O medo da solidão como inimigo da solitude e do amor próprio
Longe dos barulhos das buzinas e locomoções dos carros, motos e ônibus; do ambiente dos arranha-céus iluminados, acompanhados de ruas movimentadas de pedestres transeuntes... além dos status e fotos curtidas do Instagram e das companhias agradáveis de rodas de amigos e do convívio massante com os familiares mais próximos... muito além de qualquer registro de vida consciente; largue este indivíduo no meio de alguma mata ou deserto em que grita o som do silêncio e então assista à sua loucura começar a se manifestar.
Atrás do som do silêncio se manifesta a percepção da solidão, do vazio e da ausência de aprovações fundamentais ao ego humano. Afetos, companhias, conflitos, tumultos... e toda sorte de relações urbanas ou rurais aí se esvaem. A vida do homo sapiens sempre foi protegida por uma redoma de afetos e apoios psicológicos e emocionais representada pelos grupos à sua volta. Um ser humano sem seu bando é um condenado a vagar e tropeçar nos degraus da iminência do fim de sua vida.

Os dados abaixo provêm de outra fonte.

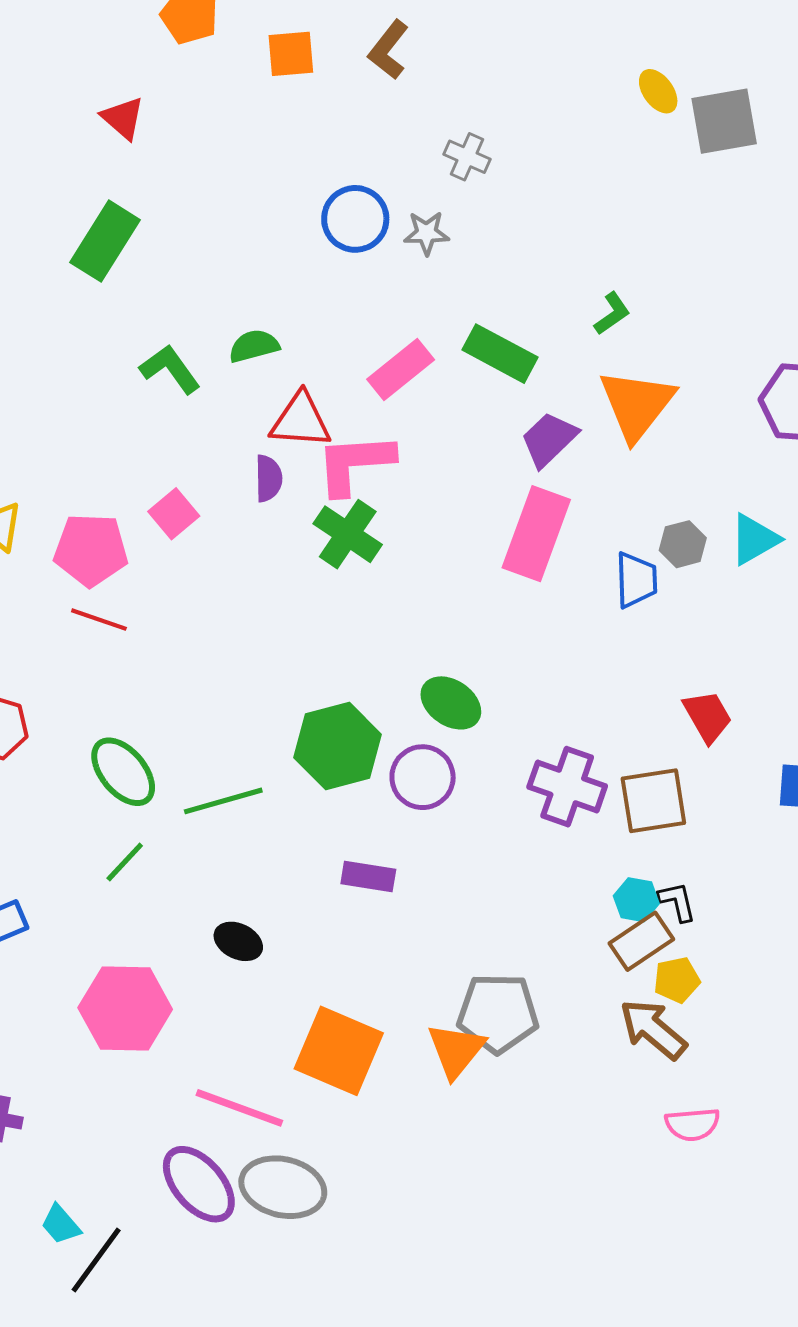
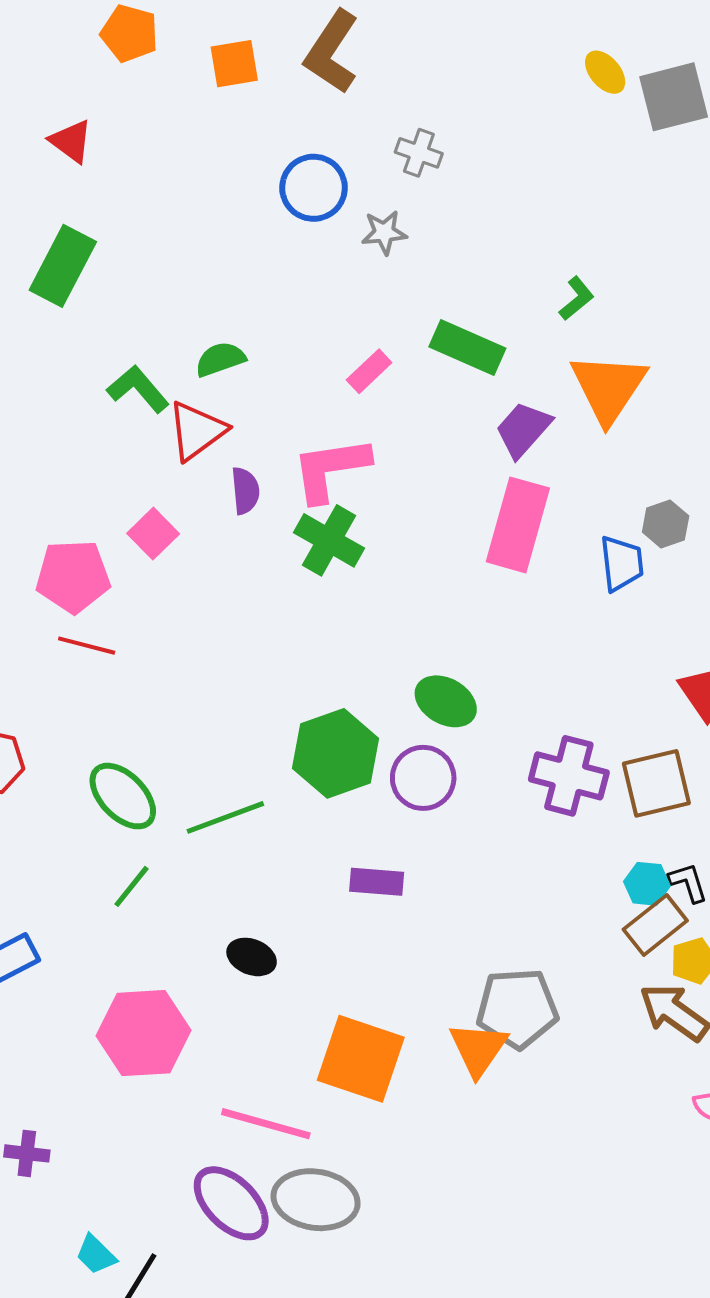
brown L-shape: (388, 50) -> (332, 52), size x1.4
blue circle: (355, 219) -> (314, 188), moved
pink rectangle: (401, 370) -> (369, 371), size x0.7
red triangle: (301, 421) -> (197, 431), moved, turned -36

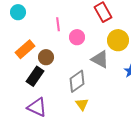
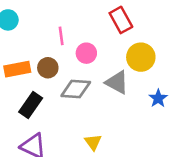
orange rectangle: (25, 49) -> (17, 69), turned 30
brown circle: (46, 57) -> (48, 68), moved
gray diamond: (77, 81) -> (76, 89), moved, turned 40

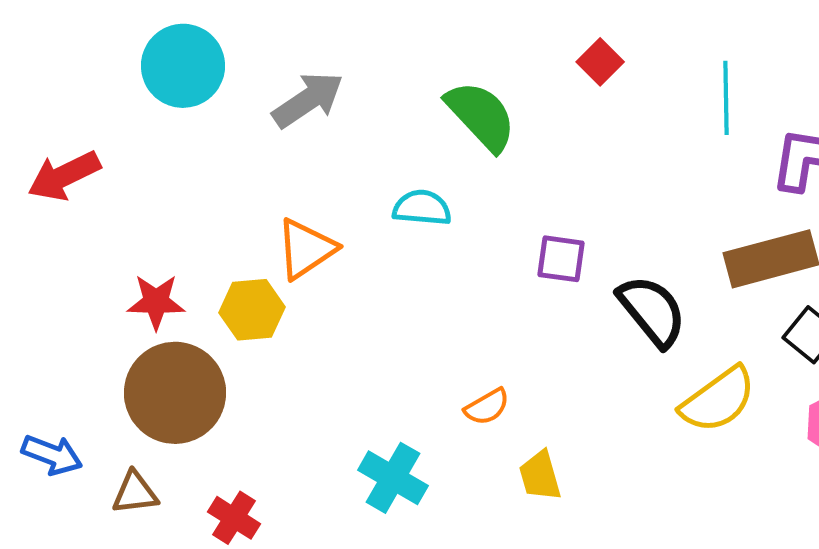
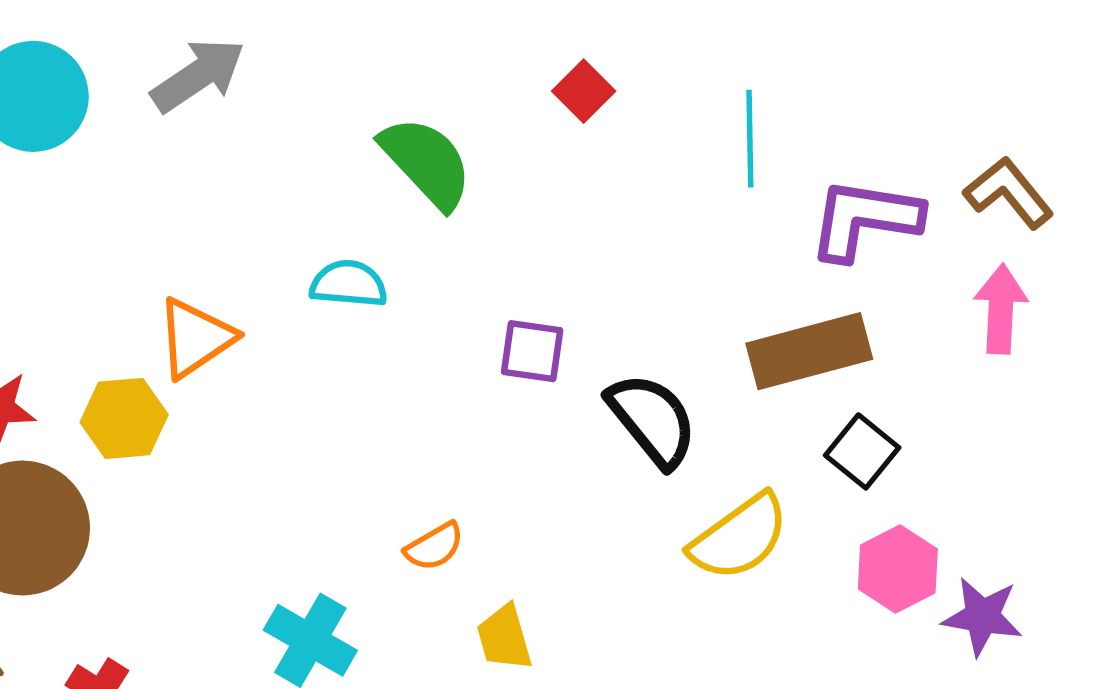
gray arrow: (308, 100) -> (198, 75), moved

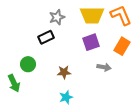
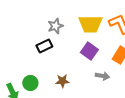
purple square: (91, 42) -> (89, 51), turned -36
green circle: (28, 64) -> (30, 83), moved

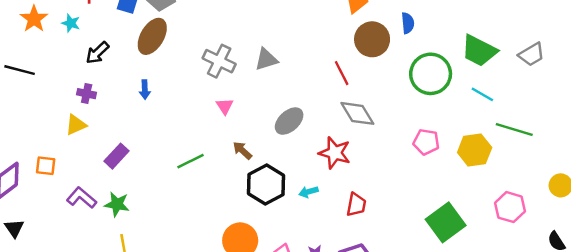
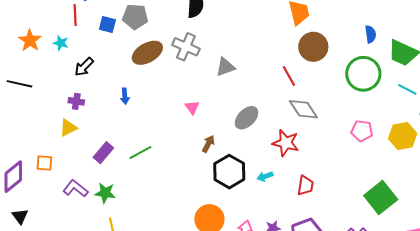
blue semicircle: (408, 23) -> (370, 34), moved
brown ellipse: (152, 36) -> (147, 53), moved, turned 32
gray cross: (219, 61) -> (186, 47), moved
brown arrow: (242, 150) -> (208, 144), turned 78
green line: (191, 161) -> (140, 153), moved

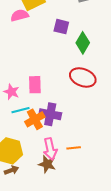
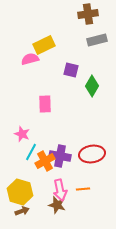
red ellipse: (83, 78) -> (92, 154), moved, turned -30
pink rectangle: (35, 85) -> (45, 104), moved
cyan line: (21, 110) -> (31, 152), turned -48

"Somos seres sociais", afirma a psicologia social. "Dependemos de ligações e de uma vida junto do grupo para que não pereçamos..." complementa a biologia/psicologia evolutiva. Tudo isto é nobre, honroso e a mais pura verdade factual que circunda a realidade humana. O afeto materno e a criação estável como um requisito de orientação e movimentação na existência e na sociedade é um fato mais do que consolidado pela psicanálise, refinada pelo viés de David Winnicott que captou muito bem essa relação entre o bebê e sua mãe.
Entretanto, muito além e como um contraponto a todas essas constatações de construções biológicas e psicológicas da espécie humana, entra o medo pavoroso dos momentos da solitude. A solidão é a percepção humana da falta dos afetos, acompanhada pelo pavor que irrompe da extrema dependência emocional por uma companhia. Os medos, as verdades pessoais, os sentimentos de ansiedade, culpa, desamparo... são amplificados diante da solitude e do silêncio necessário para revigorar o indivíduo diante do saturamento causado pela convivência em sociedade.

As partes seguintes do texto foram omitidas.